● TASK TO COMPLETE: The required answer is a copy of each line in the entries below that includes "lostarrow".

● RECORDS TO PROCESS:
^^^^^^^^

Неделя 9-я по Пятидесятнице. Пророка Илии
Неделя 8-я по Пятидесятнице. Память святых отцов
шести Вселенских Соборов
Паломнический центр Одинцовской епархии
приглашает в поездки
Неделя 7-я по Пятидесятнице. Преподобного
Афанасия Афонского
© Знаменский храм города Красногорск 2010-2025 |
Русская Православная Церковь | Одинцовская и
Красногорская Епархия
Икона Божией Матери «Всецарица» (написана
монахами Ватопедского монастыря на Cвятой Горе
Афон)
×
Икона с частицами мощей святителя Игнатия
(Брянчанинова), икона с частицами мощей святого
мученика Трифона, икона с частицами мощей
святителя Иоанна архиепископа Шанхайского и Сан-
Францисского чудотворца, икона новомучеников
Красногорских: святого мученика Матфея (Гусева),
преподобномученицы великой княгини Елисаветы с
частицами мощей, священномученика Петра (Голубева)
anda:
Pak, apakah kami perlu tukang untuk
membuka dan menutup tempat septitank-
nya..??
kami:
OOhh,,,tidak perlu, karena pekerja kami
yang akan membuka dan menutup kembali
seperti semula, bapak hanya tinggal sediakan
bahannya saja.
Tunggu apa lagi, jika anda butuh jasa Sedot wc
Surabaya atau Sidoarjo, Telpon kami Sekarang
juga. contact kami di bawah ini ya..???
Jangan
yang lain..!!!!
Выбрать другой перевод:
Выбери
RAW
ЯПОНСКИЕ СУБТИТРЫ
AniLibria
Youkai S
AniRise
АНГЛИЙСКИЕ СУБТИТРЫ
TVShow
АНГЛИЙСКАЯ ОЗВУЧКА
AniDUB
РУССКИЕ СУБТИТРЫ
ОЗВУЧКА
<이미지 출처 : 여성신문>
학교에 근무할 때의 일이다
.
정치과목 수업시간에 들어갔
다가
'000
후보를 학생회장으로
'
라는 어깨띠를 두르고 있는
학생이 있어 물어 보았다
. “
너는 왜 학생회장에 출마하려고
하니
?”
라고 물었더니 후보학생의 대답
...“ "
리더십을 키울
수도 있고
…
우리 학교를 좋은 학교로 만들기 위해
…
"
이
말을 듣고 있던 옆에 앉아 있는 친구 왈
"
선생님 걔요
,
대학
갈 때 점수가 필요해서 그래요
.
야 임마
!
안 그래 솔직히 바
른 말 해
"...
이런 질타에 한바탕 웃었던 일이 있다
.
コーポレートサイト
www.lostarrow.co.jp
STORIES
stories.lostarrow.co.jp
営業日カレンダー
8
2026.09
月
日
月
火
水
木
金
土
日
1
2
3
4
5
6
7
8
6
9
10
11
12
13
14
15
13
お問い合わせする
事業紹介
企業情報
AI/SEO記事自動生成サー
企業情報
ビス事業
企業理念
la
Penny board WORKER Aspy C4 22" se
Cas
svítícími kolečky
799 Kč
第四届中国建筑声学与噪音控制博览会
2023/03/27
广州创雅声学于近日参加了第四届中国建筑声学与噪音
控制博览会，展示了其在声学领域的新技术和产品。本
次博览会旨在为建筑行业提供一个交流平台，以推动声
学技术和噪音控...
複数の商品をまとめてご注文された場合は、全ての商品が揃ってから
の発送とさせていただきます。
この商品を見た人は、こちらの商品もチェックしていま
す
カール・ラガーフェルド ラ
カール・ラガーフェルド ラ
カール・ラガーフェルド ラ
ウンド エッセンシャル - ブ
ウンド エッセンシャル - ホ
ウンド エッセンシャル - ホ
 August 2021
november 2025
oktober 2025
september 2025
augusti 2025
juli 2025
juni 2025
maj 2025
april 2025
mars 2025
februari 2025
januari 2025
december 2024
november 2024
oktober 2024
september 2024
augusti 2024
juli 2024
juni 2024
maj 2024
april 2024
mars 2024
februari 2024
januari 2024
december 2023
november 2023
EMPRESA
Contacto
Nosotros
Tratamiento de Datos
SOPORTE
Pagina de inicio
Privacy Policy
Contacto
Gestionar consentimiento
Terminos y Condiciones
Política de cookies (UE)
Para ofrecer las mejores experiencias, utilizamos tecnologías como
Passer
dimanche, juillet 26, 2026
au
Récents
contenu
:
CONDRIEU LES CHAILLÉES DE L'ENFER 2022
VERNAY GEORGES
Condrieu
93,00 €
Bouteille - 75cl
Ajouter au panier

^^^^^^^^

● TASK RESULT:
www.lostarrow.co.jp
stories.lostarrow.co.jp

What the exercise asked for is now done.